Tahun 2020 ini, dapat dikatakan tahun yang
memberikan Saya sedikit angin segar. Saya masih bisa tersenyum tulus, tertawa
lepas, Saya juga sedikit bisa lebih jujur tentunya dalam ekspresi dan perasaan
yang Saya rasakan. Hampir satu tahun berjalan, Saya hidup dalam kepura-puraan. Pura-pura
tidak terjadi apa-apa, pura-pura bahagia, pura-pura seolah Saya tidak punya
luka yang begitu dalamnya hanya agar teman yang berbaik hati menemani Saya
tidak ikut-ikutan moodnya berubah menjadi sedih. Kan nanti nggak asik.
Yayan dan Yeyen merupakan sepasang kekasih yang
sudah melewati banyak asam garam di dalam kisah percintaan mereka. Lebih dari setengah
dekade, bisa kita jadikan acuan bahwa cinta mereka bukanlah cinta kaleng-kaleng.

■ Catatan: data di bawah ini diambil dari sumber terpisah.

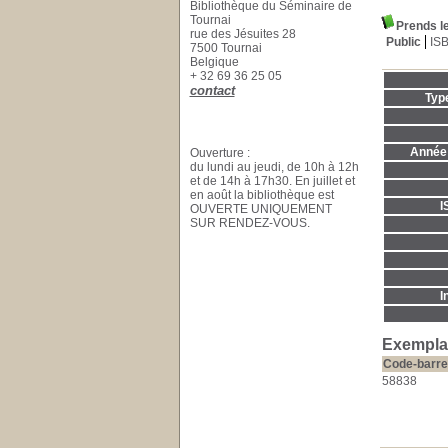
Bibliothèque du Séminaire de
Tournai
Prends l
rue des Jésuites 28
Public
IS
7500 Tournai
Belgique
+ 32 69 36 25 05
contact
Typ
Année 
Ouverture :
du lundi au jeudi, de 10h à 12h
et de 14h à 17h30. En juillet et
en août la bibliothèque est
I
OUVERTE UNIQUEMENT
SUR RENDEZ-VOUS.
I
Exemplai
Code-barre
58838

Saya salut dan ikut bangga kepada teman Saya ini karena tahun ini mereka akan menikah
selayaknya manusia normal pada umumnya.
Yayan, lelaki tangguh nan pantang menyerah hingga
mencapai titik dimana keadaanlah yang bertekuk lutut padanya. Sedangkan Yeyen,
Wanita yang kesetiaan maupun kesabarannya telah teruji. Kesetiaan yang ia punya,
menjadi nilai yang paling mahal yang ia miliki saat ini dan apa yang telah
diraih oleh Yayan, sangat pantas dinikmati juga oleh Yeyen. Kalian berdua
merupakan takdir Tuhan yang luar biasa. Kalian memang terlahir untuk bersama
dan saling menikmati nikmat Tuhan itu.
Saya pernah berkata kepada Yayan di sela-sela
obrolan kami. “Yeyen sudah ditakdirkan
dan pantas menikmati apa yang sudah kamu raih ini. Karena tidak akan ada wanita
yang setia padamu selain dia.”
Yayan menjawab, “Ya.
Walaupun dengan kondisiku sekarang, banyak sekali godaan.”
Saya membatin, “Saya
tahu. Saya mengenal kamu sudah lama. Kamu laki-laki baik, kamu tidak akan
macam-macam. Kamu punya logika sehat.”
Tahun 2020 ini, Saya banyak dibantu oleh mereka
berdua. Khususnya Yayan, Saya berterima kasih sekali. Saya respect padamu. Ternyata kondisimu sekarang tidak membuatmu star syndrome. Kamu pernah melewati
hidup seperti Saya dan kamu tidak melupakan itu sehingga tanganmu masih begitu
ringannya membantu Saya saat tidak ada satupun tangan yang bisa membantuku
sejauh ini. Bantuanmu merupakan jembatan bagi impian yang sedang Saya kejar. Saya
berterima kasih, tentu do’a tersambung padamu.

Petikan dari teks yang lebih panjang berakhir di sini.